## PROMPT:
Here the job is to print all of the entries below verbatim and leave out any picture.

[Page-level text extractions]
'''
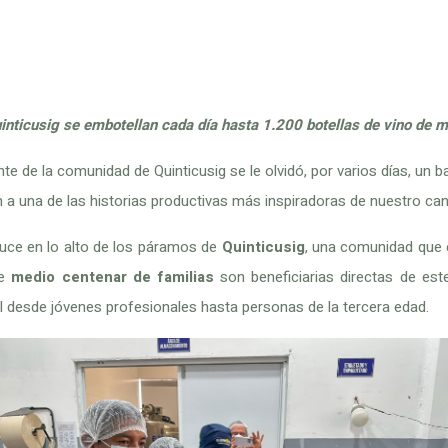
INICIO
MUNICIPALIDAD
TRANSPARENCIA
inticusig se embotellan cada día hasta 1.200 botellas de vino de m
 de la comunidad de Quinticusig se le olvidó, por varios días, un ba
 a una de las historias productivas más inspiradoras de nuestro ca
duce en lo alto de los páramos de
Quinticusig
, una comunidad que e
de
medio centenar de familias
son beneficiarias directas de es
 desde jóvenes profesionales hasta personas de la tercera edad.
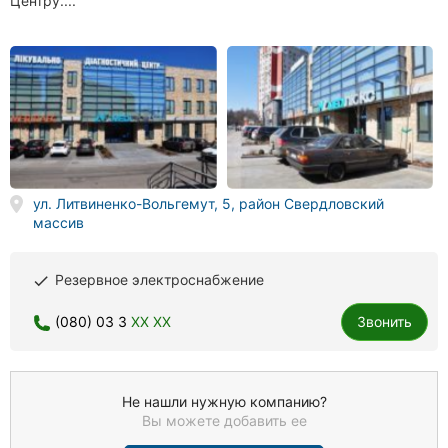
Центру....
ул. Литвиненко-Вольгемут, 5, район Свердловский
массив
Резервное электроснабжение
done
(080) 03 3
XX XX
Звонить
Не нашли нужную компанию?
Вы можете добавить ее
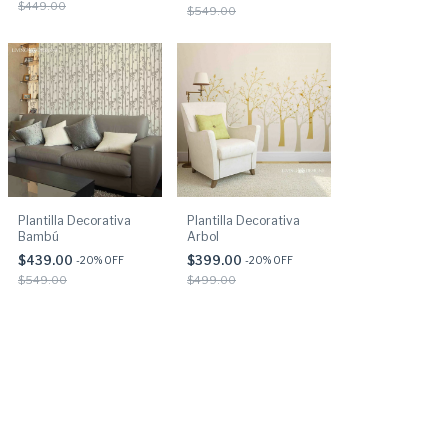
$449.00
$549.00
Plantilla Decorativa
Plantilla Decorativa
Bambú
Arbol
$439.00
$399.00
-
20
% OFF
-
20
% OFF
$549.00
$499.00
'''
## PROBLEM SOLUTION:
INICIO
MUNICIPALIDAD
TRANSPARENCIA
inticusig se embotellan cada día hasta 1.200 botellas de vino de m
 de la comunidad de Quinticusig se le olvidó, por varios días, un ba
 a una de las historias productivas más inspiradoras de nuestro ca
duce en lo alto de los páramos de
Quinticusig
, una comunidad que e
de
medio centenar de familias
son beneficiarias directas de es
 desde jóvenes profesionales hasta personas de la tercera edad.
Центру....
ул. Литвиненко-Вольгемут, 5, район Свердловский
массив
Резервное электроснабжение
done
(080) 03 3
XX XX
Звонить
Не нашли нужную компанию?
Вы можете добавить ее
$449.00
$549.00
Plantilla Decorativa
Plantilla Decorativa
Bambú
Arbol
$439.00
$399.00
-
20
% OFF
-
20
% OFF
$549.00
$499.00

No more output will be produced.